Хозяйка пошевелилась, подняла с малюсенькой подушечки голову. И голова-то у нее совсем птичья, высохшая.
— Чего тебе?
— Вот, думаю… Кажись, старость пришла, уснуть не могу. Как, а?
— Оно конечно, оно — старость. Я вот тоже. Целыми ночами без сна. А то и вовсе не ложусь. Так сижу.
— У всех так, должно?
Тарзаниха промолчала, задумалась, похоже, о чем-то о своем, и Тимофей повторил вопрос:
— У всех, говорю, так? Как, а?
— У нас, в народе нашем, говорят: душа человеческая перед смертью спать не хочет. Желает дольше пожить. А во сне ведь не жизнь. Только время проходит. И кажется, что живешь.
Старуха села, протянула руку и достала с полки пачку папирос. Закурила и долго сидела, обняв костистыми, но еще сильными руками остро выпирающие из-под длинной юбки колени.
Тимофей смотрел на нее, на остановившиеся в какой-то точке глаза, на блики огня, бегающие в этих глазах, потом закрыл свои, попытался представить себе Тарзаниху такой, какой в первый раз увидел ее. Но это сразу не получилось.

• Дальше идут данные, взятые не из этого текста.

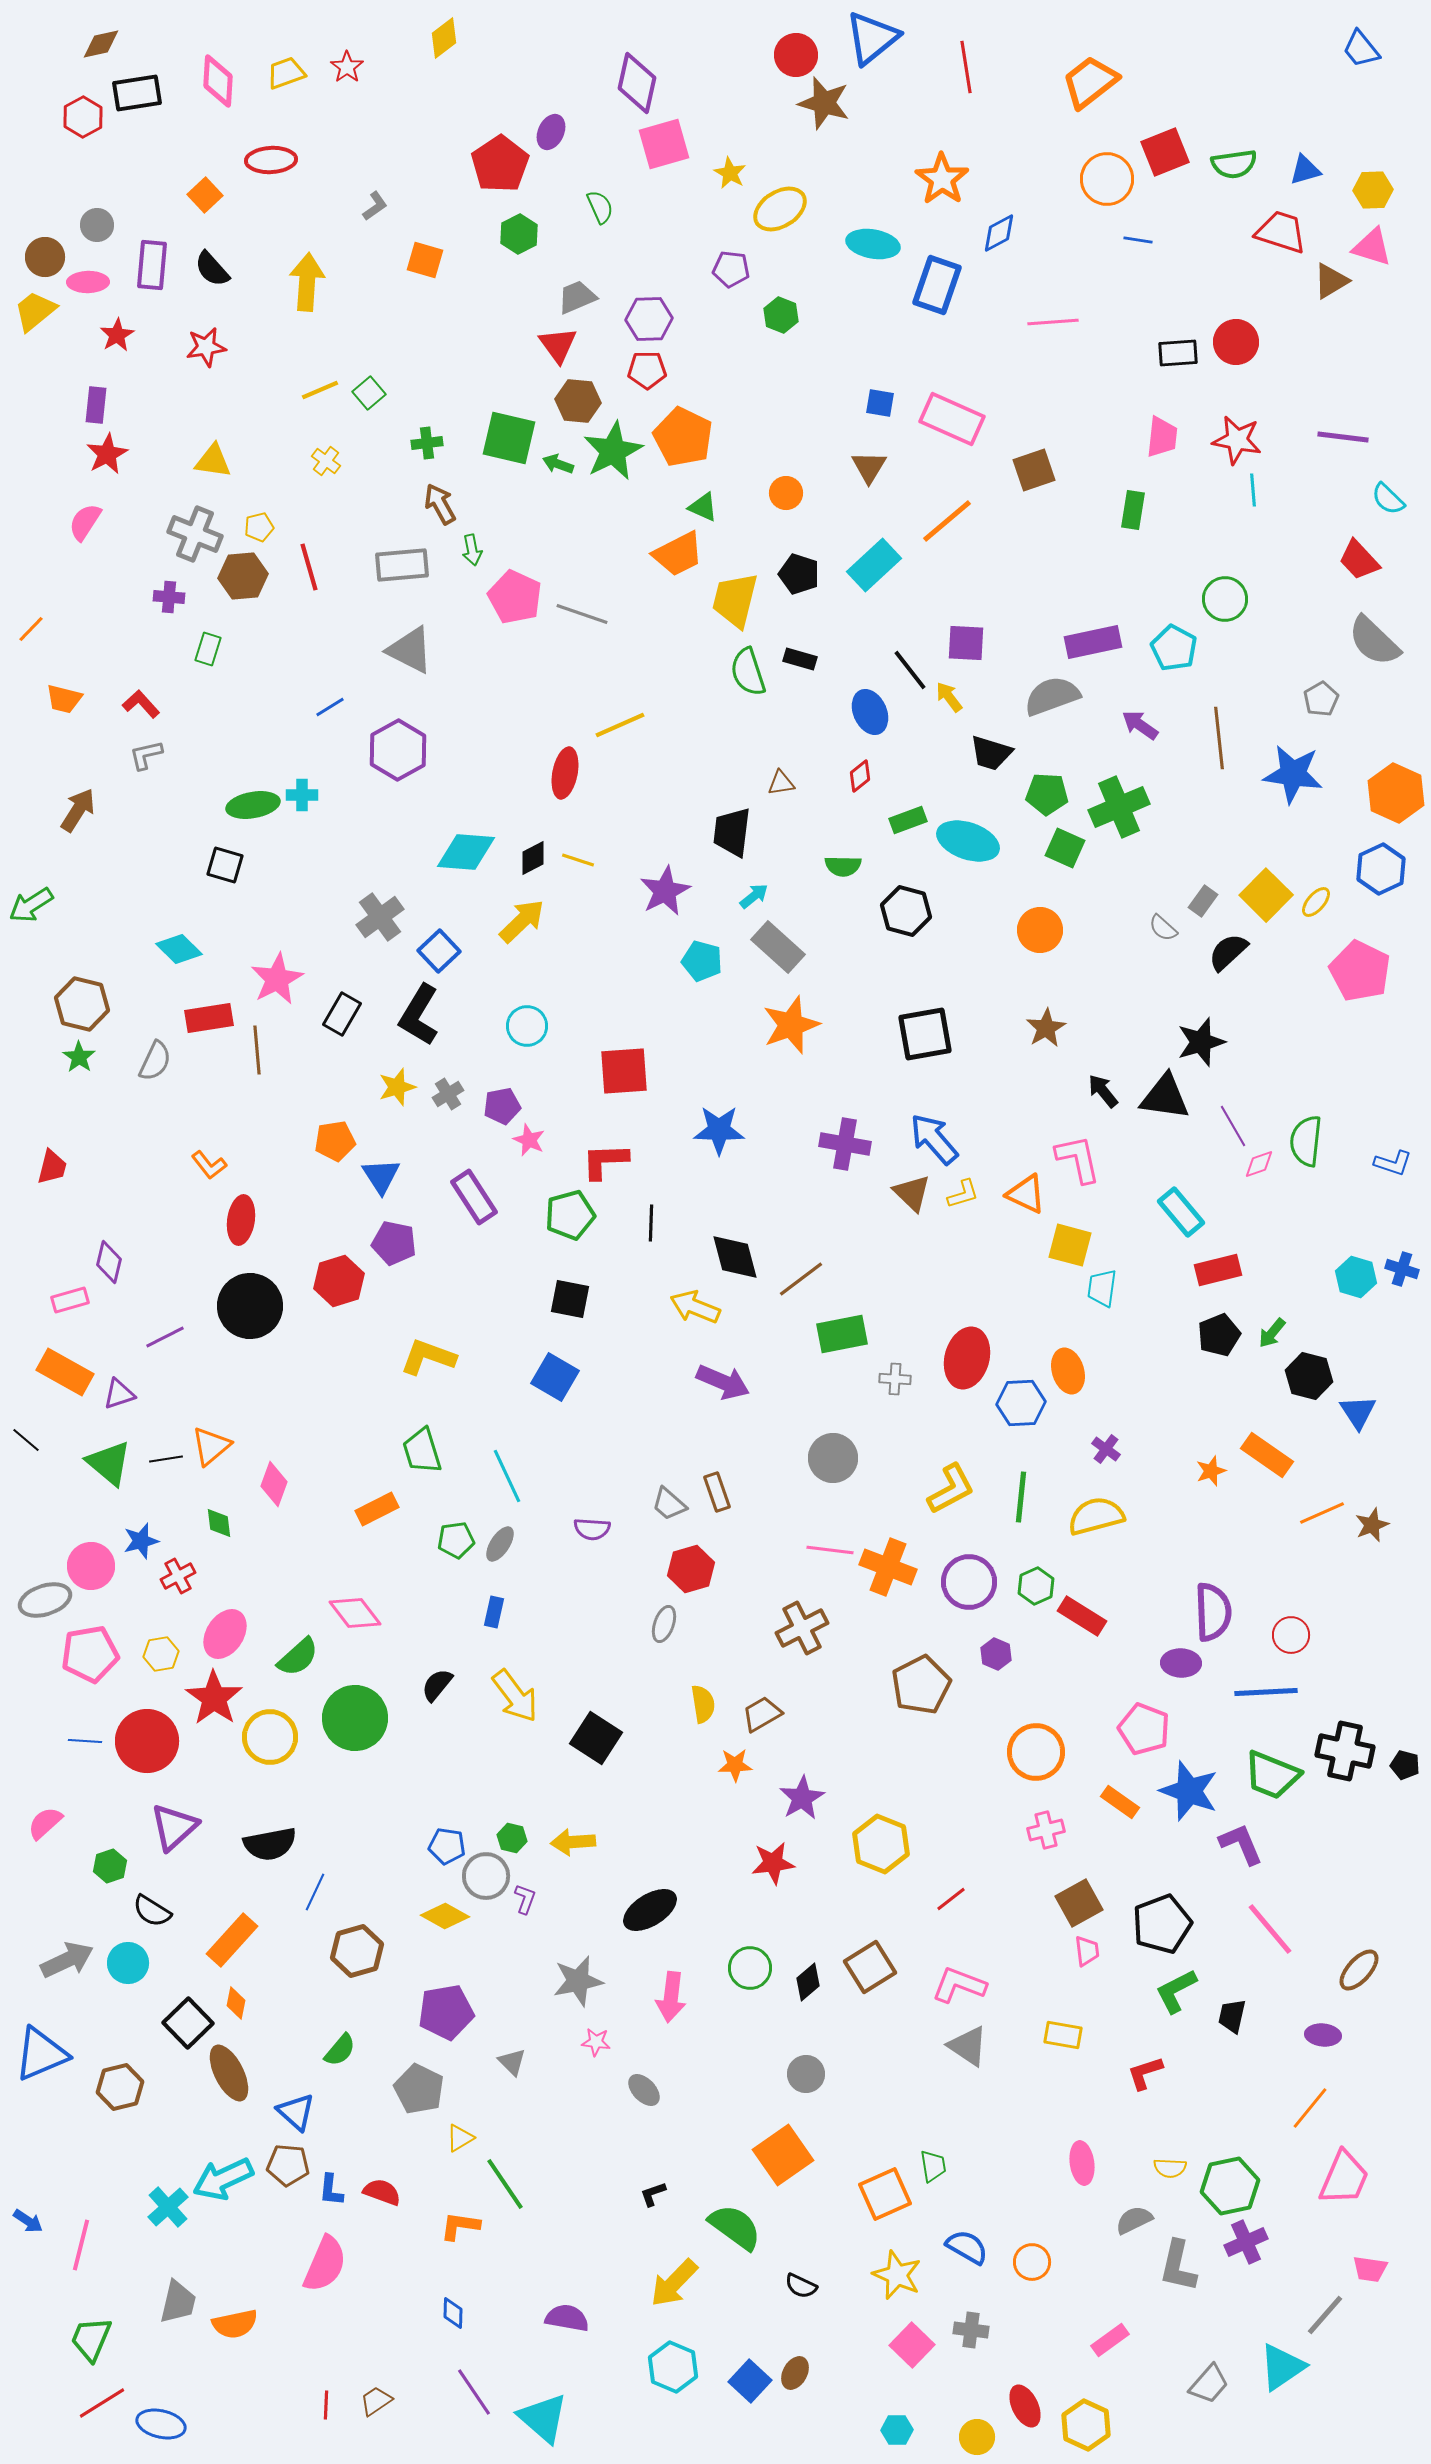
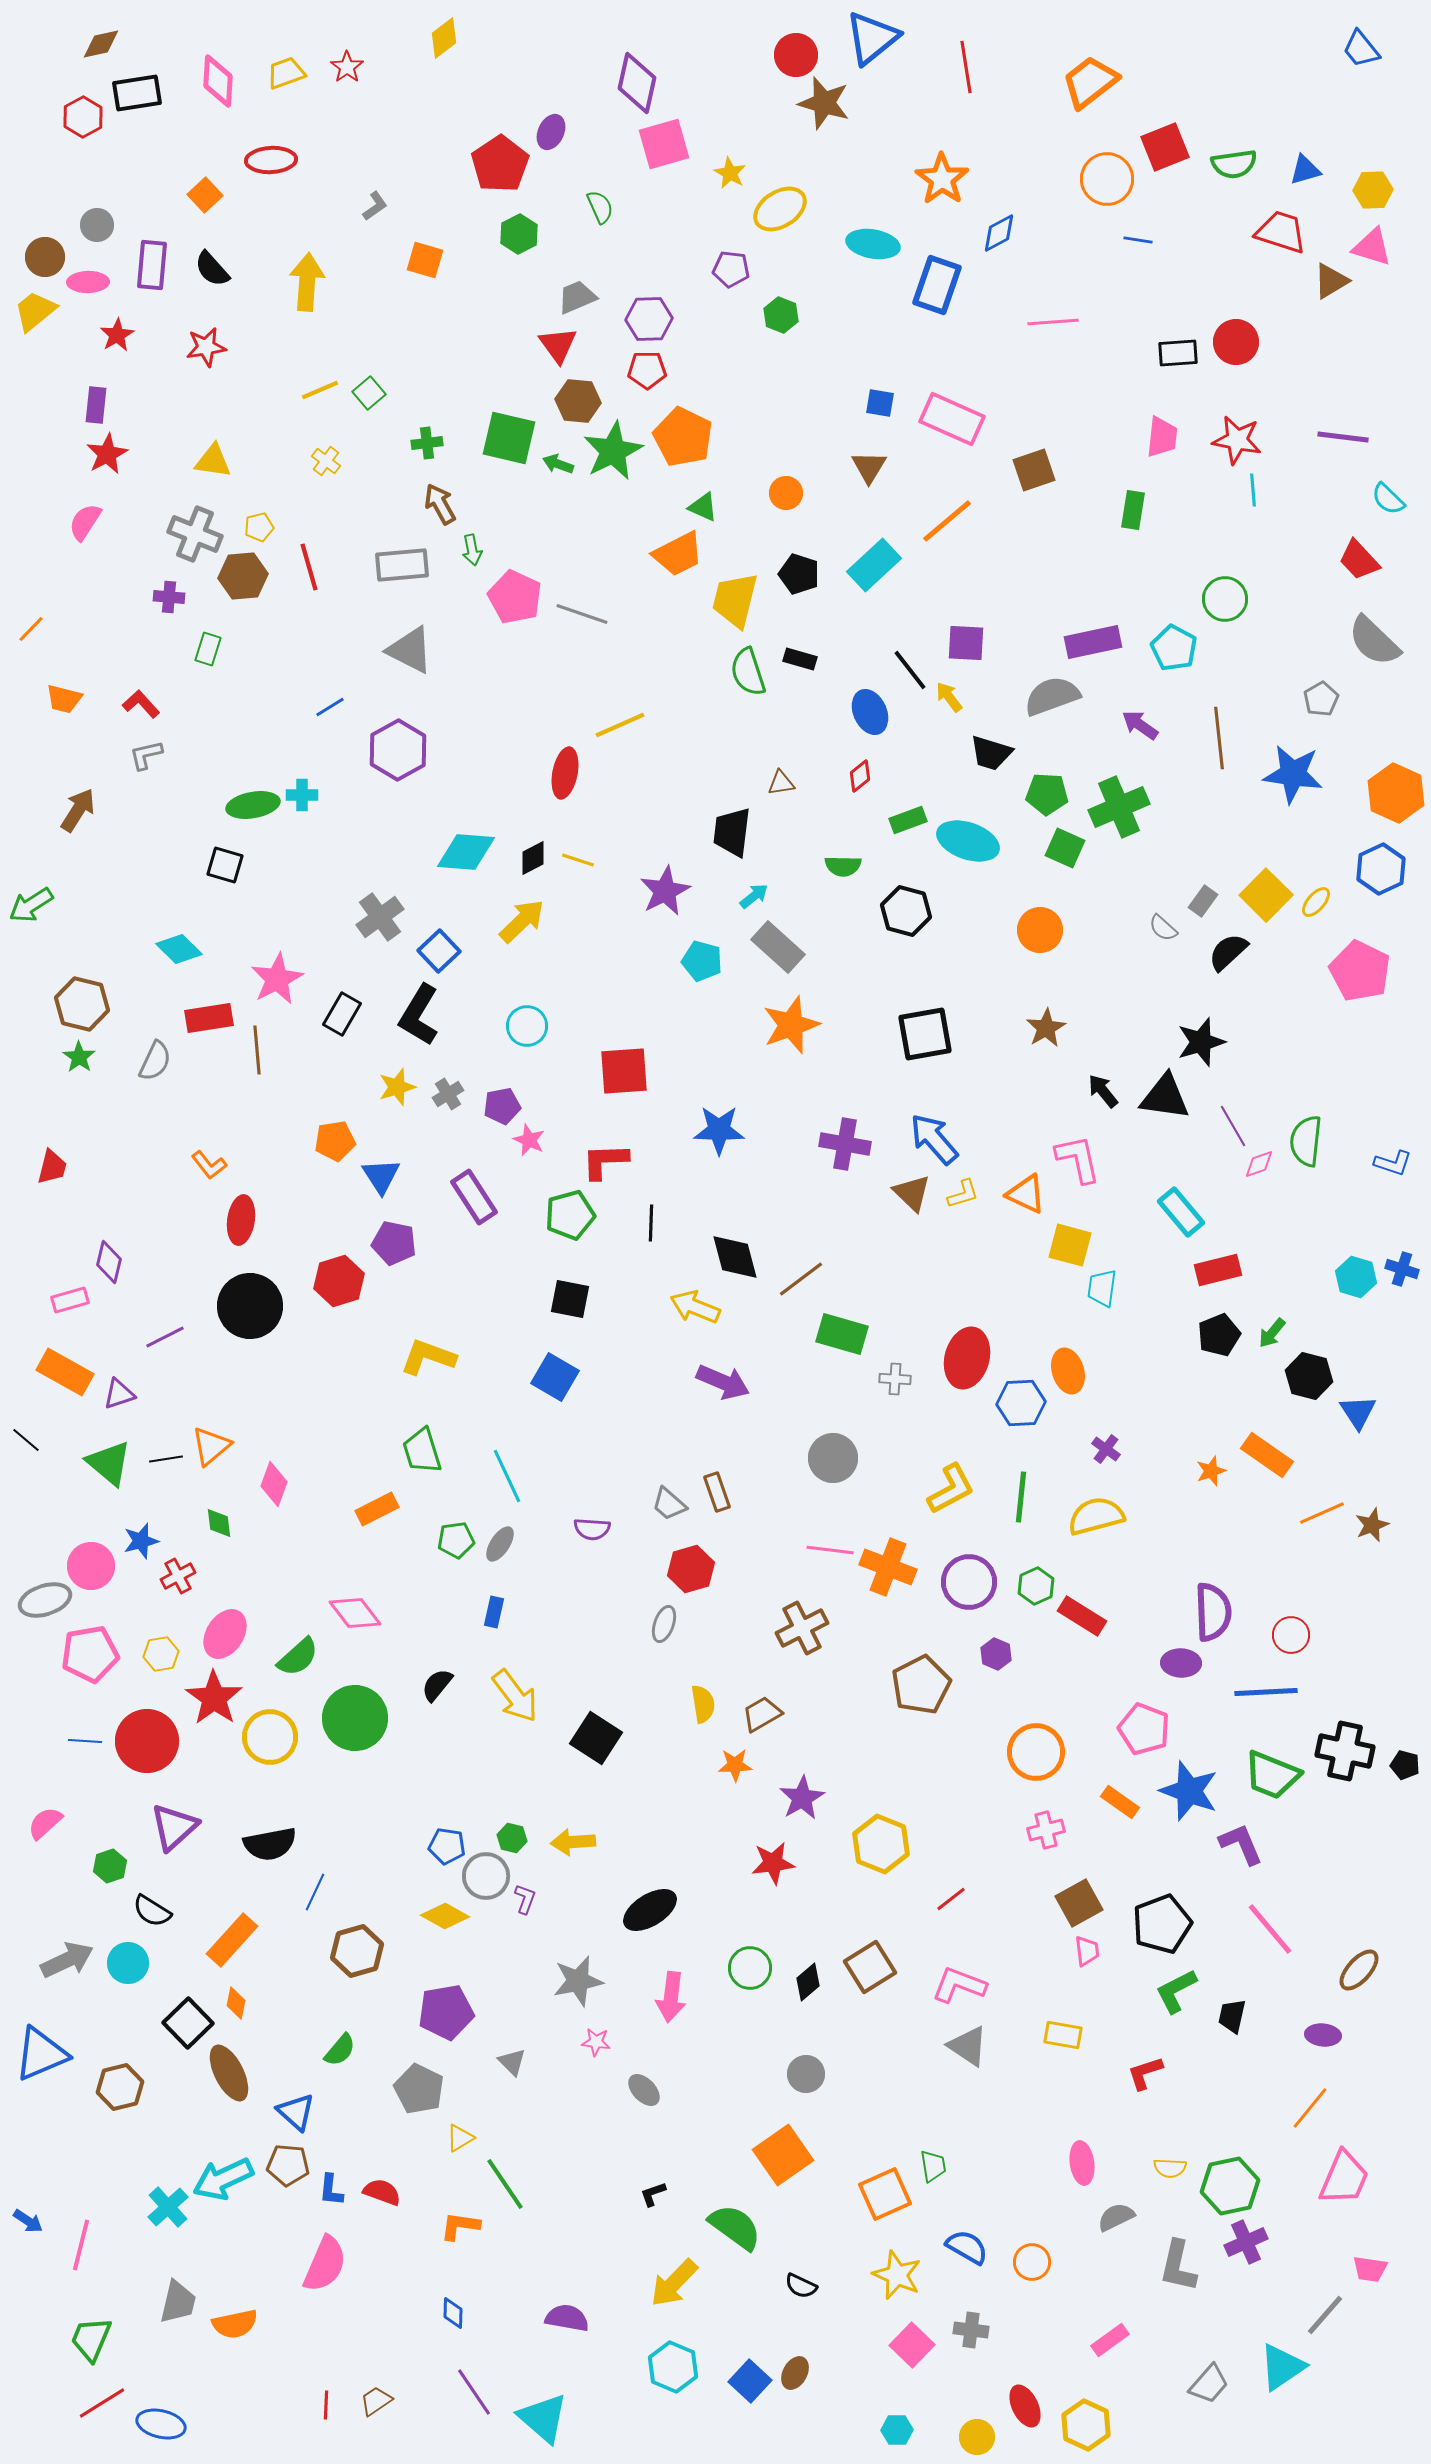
red square at (1165, 152): moved 5 px up
green rectangle at (842, 1334): rotated 27 degrees clockwise
gray semicircle at (1134, 2220): moved 18 px left, 3 px up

По-прежнему он видел ее старухой с резкими чертами лица, с диковатыми глазами из-под черных еще бровей. А ведь тридцать лет назад она была красавицей.
Тарзаном звали ее мужа — высокого, стройного и широкоплечего цыгана с молодым лицом и седыми волосами. И она тогда была ему под стать — такая же высокая и стройная, в движениях то плавность, то резкость, порыв, в глазах спящий, но, видно, всегда готовый вспыхнуть огонь.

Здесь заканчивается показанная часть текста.